At the same time, the company’s Head of People told Entrepreneur that they were rolling out Bravely: emphasizing that “the implications for inclusion are clear.”
When we started building Bravely, we set out to build a resource that would help employees navigate stressful situations by having better, more productive conversations with their colleagues and managers. We had a hunch that it would appeal to female and diverse employees, but we were blown away by how often sessions were being booked by women, people of color, and those who identify as LGBTQ+.
Two things quickly became clear. First, we saw the power of Bravely to help people deal with workplace issues specific to their identity — and how those issues impacted their sense of belonging. Second, we saw first-hand that different employees dealt with different levels of intimidation when it came to having difficult conversations around performance, colleague or manager relationships, and organizational change. For employees who aren’t white or male, everyday issues felt more acute.

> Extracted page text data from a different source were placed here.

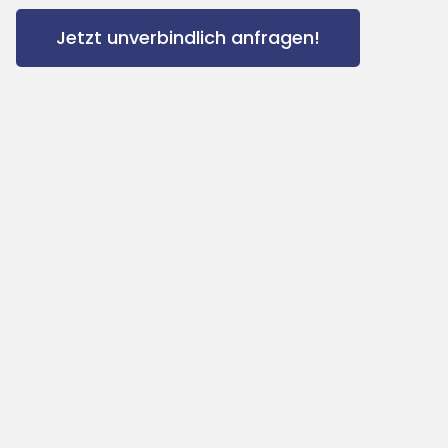
Jetzt unverbindlich anfragen!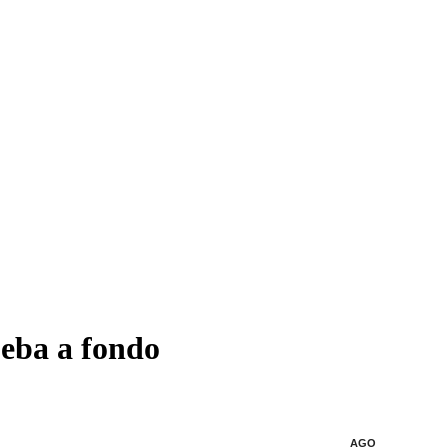
ba a fondo
AGO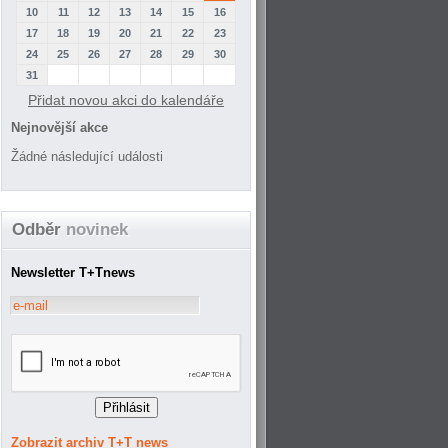
10
11
12
13
14
15
16
17
18
19
20
21
22
23
24
25
26
27
28
29
30
31
Přidat novou akci do kalendáře
Nejnovější akce
Žádné následující události
Odběr
novinek
Newsletter T+Tnews
Zobrazit archiv T+T news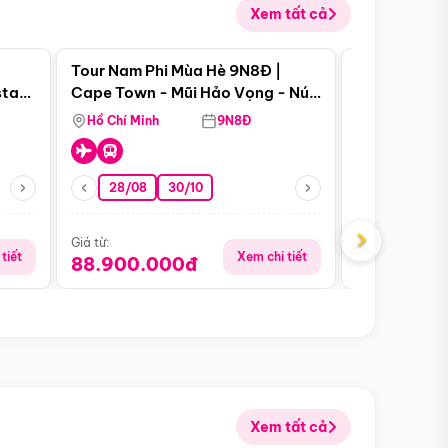
Xem tất cả
 bật
Điểm nổi bật
Tour Nam Phi Mùa Hè 9N8Đ |
Tour Mỹ Mùa
star
Cape Town - Mũi Hảo Vọng - Núi
Hoa Kỳ - Me
Bàn - Johannesburg - Pretoria -
Hồ Chí Minh
9N8Đ
Hồ Chí Minh
Safari - Lodge
28/08
30/10
29/08
›
Giá từ:
Giá từ:
tiết
Xem chi tiết
88.900.000đ
59.900.
Xem tất cả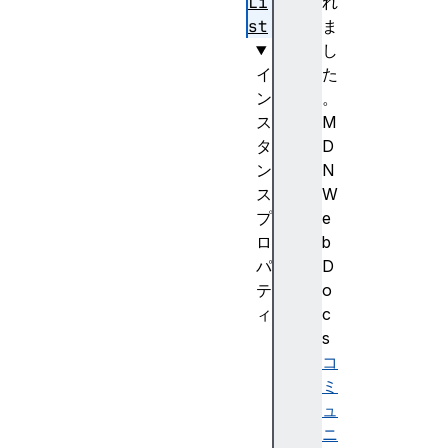
Li
れ
st
ま
し
イ
た
ン
。
ス
M
タ
D
ン
N
ス
W
プ
e
ロ
b
パ
D
テ
o
ィ
c
l
s
e
コ
n
ミ
g
ュ
t
ニ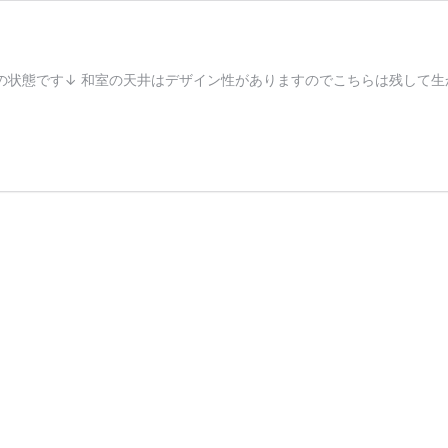
の状態です↓ 和室の天井はデザイン性がありますのでこちらは残して生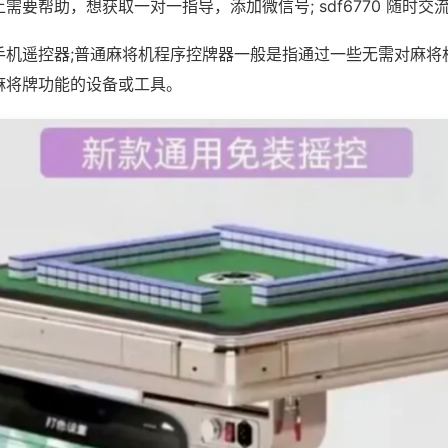
需要帮助，想获取一对一指导，添加微信号; sdf6770 随时交流
手机遥控器;普通麻将机程序控牌器一般是指通过一些无需对麻将
麻将牌功能的设备或工具。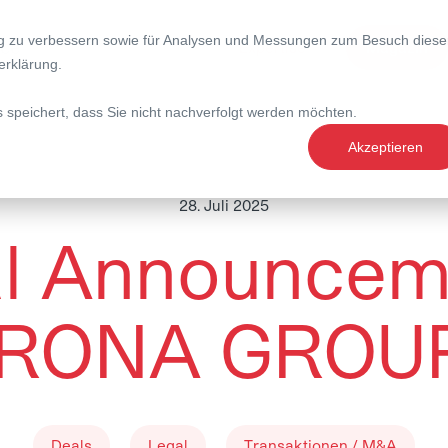
ng zu verbessern sowie für Analysen und Messungen zum Besuch diese
nce
Expertise
Magazin
erklärung
.
s speichert, dass Sie nicht nachverfolgt werden möchten.
Akzeptieren
28. Juli 2025
l Announcem
RONA GROU
Deals
Legal
Transaktionen / M&A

A dialogue around this concept of identity, inclusion, and belonging has started bubbling up the surface. Yet while companies engage in measurable efforts to hire diverse talent — which, of course, is critical — they’re doing less to support these diverse employees once they’ve been hired.
The results from The Kapor Center for Social Impact’s “Tech Leavers” Study do a good job of summing up this problem, driving home that tech companies suffer from a “revolving door” of talent. “Workplace culture drives turnover,” the study concludes, “significantly affecting the retention of underrepresented groups, and costing more than $16 billion each year.”

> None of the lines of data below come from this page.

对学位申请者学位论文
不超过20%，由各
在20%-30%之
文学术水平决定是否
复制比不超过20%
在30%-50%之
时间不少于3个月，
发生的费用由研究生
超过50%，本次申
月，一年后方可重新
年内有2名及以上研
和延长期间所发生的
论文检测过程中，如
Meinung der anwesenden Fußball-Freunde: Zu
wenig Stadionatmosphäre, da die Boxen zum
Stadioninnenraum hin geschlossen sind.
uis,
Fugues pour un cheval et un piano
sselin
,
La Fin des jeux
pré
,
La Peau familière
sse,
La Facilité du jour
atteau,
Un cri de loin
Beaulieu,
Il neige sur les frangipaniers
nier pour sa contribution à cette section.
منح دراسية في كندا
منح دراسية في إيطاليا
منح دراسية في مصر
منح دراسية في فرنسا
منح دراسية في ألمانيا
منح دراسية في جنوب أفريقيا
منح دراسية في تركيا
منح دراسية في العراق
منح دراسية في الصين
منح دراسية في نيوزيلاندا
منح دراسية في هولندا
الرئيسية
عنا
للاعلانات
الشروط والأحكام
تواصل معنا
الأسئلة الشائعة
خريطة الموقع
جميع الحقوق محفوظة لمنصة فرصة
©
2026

The takeaway: the case is pretty clear for the need to invest in work environments that prioritize inclusivity at every level. Now the focus most turn to policies, programs, and practices that organizations can adopt to create this kind of environment — something we like to refer to as a company’s “inclusion toolkit.” And at Bravely, we believe that open, honest conversations should be at the core of this set of tools.

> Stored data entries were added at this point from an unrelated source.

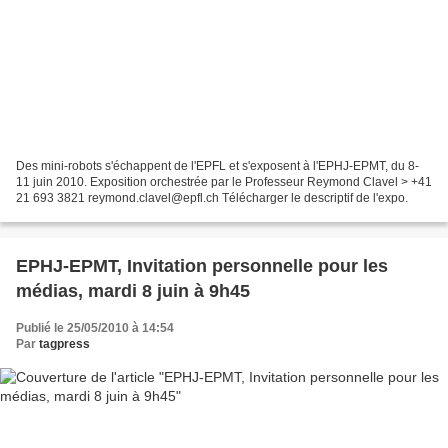
Des mini-robots s'échappent de l'EPFL et s'exposent à l'EPHJ-EPMT, du 8-
11 juin 2010. Exposition orchestrée par le Professeur Reymond Clavel > +41
21 693 3821 reymond.clavel@epfl.ch Télécharger le descriptif de l'expo.
EPHJ-EPMT, Invitation personnelle pour les
médias, mardi 8 juin à 9h45
Publié le 25/05/2010 à 14:54
Par
tagpress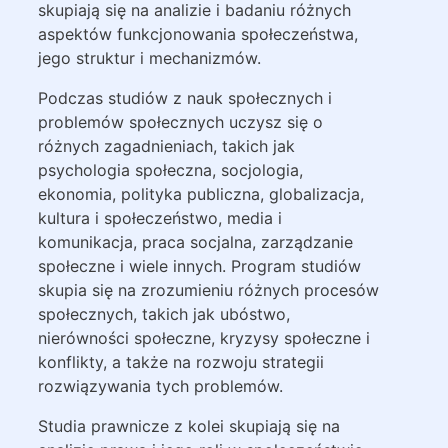
skupiają się na analizie i badaniu różnych
aspektów funkcjonowania społeczeństwa,
jego struktur i mechanizmów.
Podczas studiów z nauk społecznych i
problemów społecznych uczysz się o
różnych zagadnieniach, takich jak
psychologia społeczna, socjologia,
ekonomia, polityka publiczna, globalizacja,
kultura i społeczeństwo, media i
komunikacja, praca socjalna, zarządzanie
społeczne i wiele innych. Program studiów
skupia się na zrozumieniu różnych procesów
społecznych, takich jak ubóstwo,
nierówności społeczne, kryzysy społeczne i
konflikty, a także na rozwoju strategii
rozwiązywania tych problemów.
Studia prawnicze z kolei skupiają się na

A 2017 study from Paradigm reaffirms the importance of conversation in working towards a more inclusive workplace. It highlights practices that ensure “that all employees feel like they have a voice” as key pillars of inclusive leadership, concluding (much like we did) that demographic attributes such as gender, race/ethnicity, age, and cultural background can prevent entire groups from being heard. “Employees from underrepresented backgrounds often face unique barriers with respect to voice, as they are often less empowered to share ideas, given less speaking time, and interrupted when they do share.”
Similarly, a 2017 study from Culture Amp and Paradigm zeroed in on the power of cultivating “trusting relationships” among colleagues as a driver of belonging, and emphasized the importance of coaching mentors and managers with the goal of encouraging more open and honest 1:1 meetings. And a recent report from Atlassian, State of Diversity and Inclusion in the US, echoes the importance of productive communication: concluding that “companies must create a place where teammates can have open, respectful dialogue.”
This proactive, constructive, and healthy dialogue is at the heart of Bravely. We’ve designed our platform to help people take action when they’re unsatisfied, upset, or stressed: making it easy for employees to get advice from conflict coaches outside of their workplace, without fear of bias or retribution. And it’s working. Over 80% of our users have reported being more likely to embrace a tough conversation with their boss, manager, colleague, or direct report as a result. We’ve also been glad to see that 20% of Bravely sessions are scheduled by managers who want to prepare for challenging 1:1 conversations with their direct reports.
As an industry, we’ve only scratched the surface of what a more inclusive workplace looks like. We’re encouraged by the fact that a growing body of research confirms our mission at Bravely: empowering individuals, especially those who are underrepresented, to use their voice to solve problems. And we’re excited to continue building a company that equips people to cultivate their sense of belonging through conversation.